キャンバスへの下描きは、薄い鉛筆や水彩色鉛筆で行います。
あらかじめ画用紙などに下描きしたものを転写してもいいですし、
キャンバスにそのまま描きこんでも良いです。
転写する場合は、下描きをキャンバスサイズにコピーし、
その裏面を濃いめの鉛筆で塗りつぶしたら、
キャンバスの上に置いてボールペンでなぞると転写されます。
フィキサチーフをふって定着させておきましょう。
■↓こんなふうに赤いボールペンでなぞると、なぞった部分がわかりやすくてよいです。
コツ3:主役を引き立たせる背景の色選びと塗り方
アクリル絵の具の、乾燥すれば上から別の色を塗り重ねられる特徴を活かして、
今回は、背景を一気に作ってしまいます。
アクリル絵の具は乾燥が早いため、色を混ぜ合わせる時は手早く作業しましょう。
まず色づくりをしますが、モチーフの色との兼ね合いで背景の色合いを決めます。
今回は、キジ白猫がいるメルヘンなイラストにしたいと思ったので、
その 毛色をひきたてるようなシンプルなパステルカラーのグラデーション にすることにしました。
背景の色づくり
ポイント
ライトパープル
白:青:赤=1:少々:少々
青と赤を混ぜてキレイな濃い紫を作ってから、そこへ白を混ぜていき好みの薄い紫を作ります。
ピンク
白:赤=1:少し
ローズ系の赤を使うと可愛いピンクになります。
ペールオレンジ
白:黄:赤=1:少し:微量
赤はほんの隠し味程度に混ぜます。
- パレットに色を作り、それぞれにリターダーを混ぜておく。
- ライトパープルを画面上側の三分の一に塗ります。
- ピンクをその下に塗ります。
- ペールオレンジをその下側に塗ります。
- 境界線を何も着いていない筆やハケで馴染ませます。
- 乾燥したら、同じ作業を繰り返します。
●↓リターダー
コツ4:主役のモチーフと輪郭線を描く
本塗りの際は、薄い色から順に塗り進め、徐々に濃い色や細部を重ねていくのが王道のステップです。
背景が完全に乾いてから、月と猫を描いていきます。
月には、背景の色合いと合わせて、馴染みつつも少し目立つようなクリームイエローを。
キジ白猫を描くというところから、月も背景も逆算して考えました。
- パステルイエロー(白に少し黄色を混ぜる)を月に塗ります。
- ライトブラウン(茶色に少し白を混ぜる)を猫に塗ります。毛並みの方向を意識して塗りましょう。
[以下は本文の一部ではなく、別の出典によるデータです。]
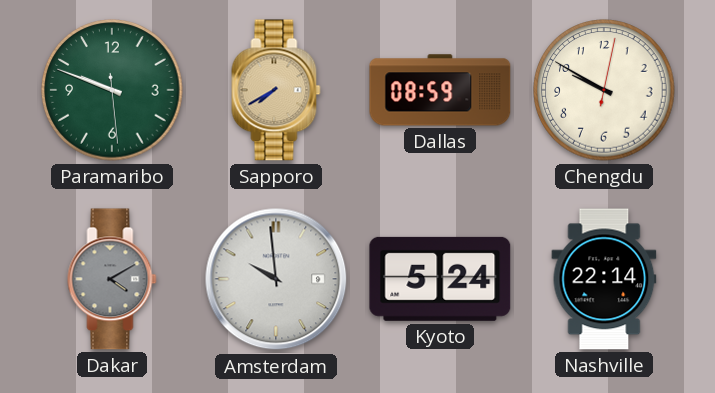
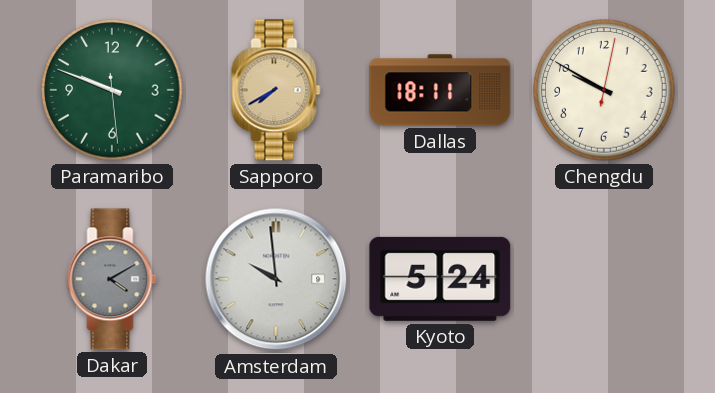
Dallas: 08:59 -> 18:11
Nashville: 22:14 -> none
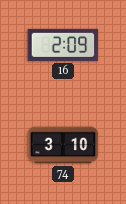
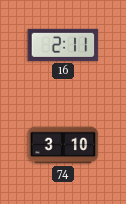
16: 2:09 -> 2:11
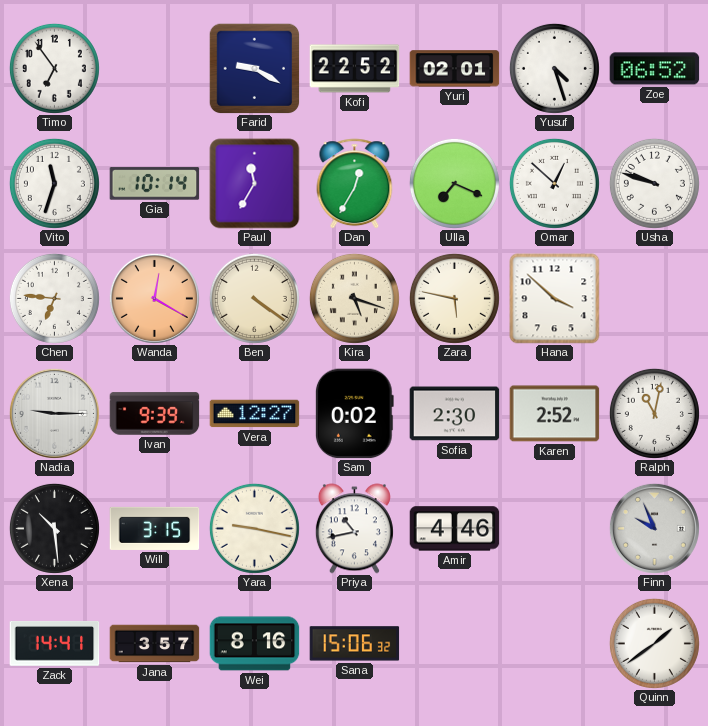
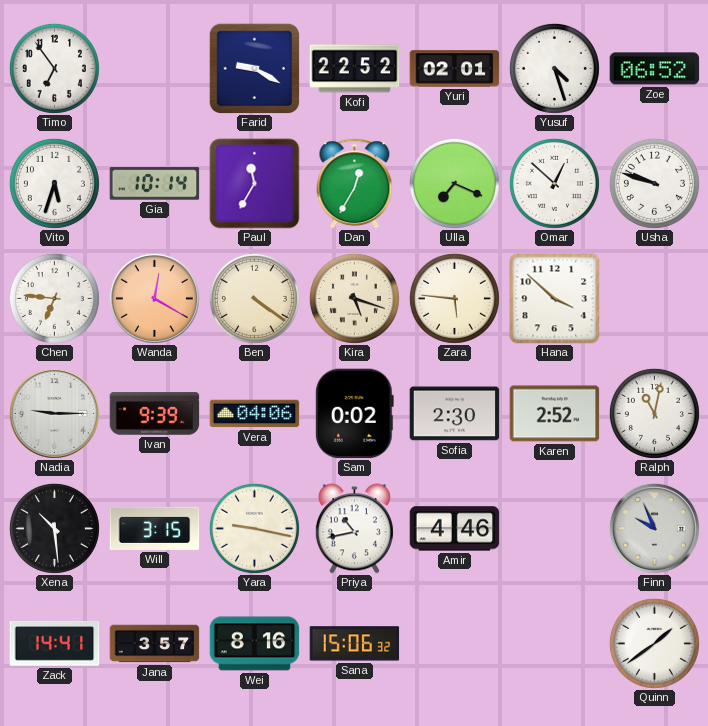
Vito: 11:33 -> 5:33
Zara: 5:47 -> 5:46
Vera: 12:27 -> 04:06
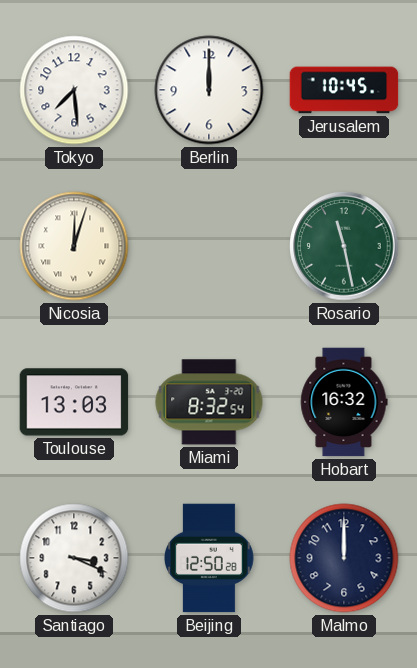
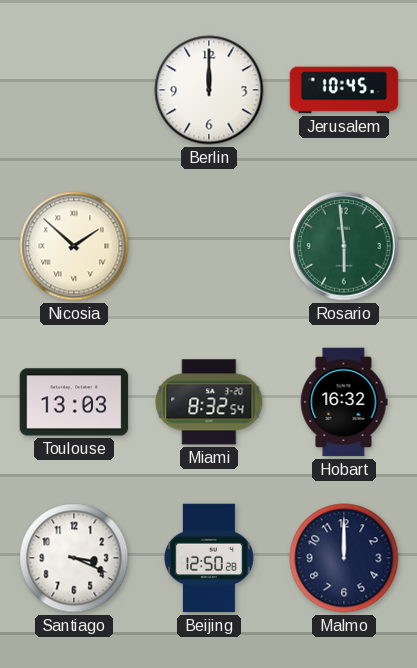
Tokyo: 7:29 -> none
Nicosia: 12:03 -> 1:52
Rosario: 11:28 -> 5:59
- 濃いブラウン(茶色にほんの少し黒を混ぜる)で猫の縞模様を描きこみます。
- 全体が乾いたら、月と猫の輪郭線を黒のアクリルマーカーで描きます。輪郭線は先に描くよりも、後から描いた方が色がはっきりと出て主役が引き立ちます。
- 最後に白のアクリルマーカーで月と猫の細部に描きこみをします。
- 背景に薄く溶いた白でスプラッシュアートをしたら出来上がりです。
コツ5:完成後の保護でイラストの寿命を延ばす
■↑ミニキャンバスと保護用ニスと刷毛
せっかく描いたイラストも、ケアを怠ると台無しになってしまうことがあります。
イラストが完成し、完全に乾燥したら「バーニッシュ(保護ニス)」を塗りましょう。
表面をコーティングすることで、ホコリや紫外線から作品を守り、ツヤ感も調整できます。
ニスの塗り方
- 画面が完全に乾いてから行います。
- パレットや小皿などに保護ニスを出します。
- 刷毛にとって、静かにゆっくりと泡立てないように画面に塗布します。
- 一度に多量に塗らず、薄く塗って、乾いたら重ねて塗ります。
●↓ホルベイン・クリスタルバーニッシュ
アクリル絵の具で描いたキャンバスイラストの楽しみ方
せっかく描いた絵は、仕舞い込んでしまわずに、いろんな方法で楽しみましょう!
キャンバスイラストを部屋に飾って楽しむ
◼️↑立体のフローティングフレームに入れて飾ったキャンバスイラスト。このフレームはIKEAで購入しました。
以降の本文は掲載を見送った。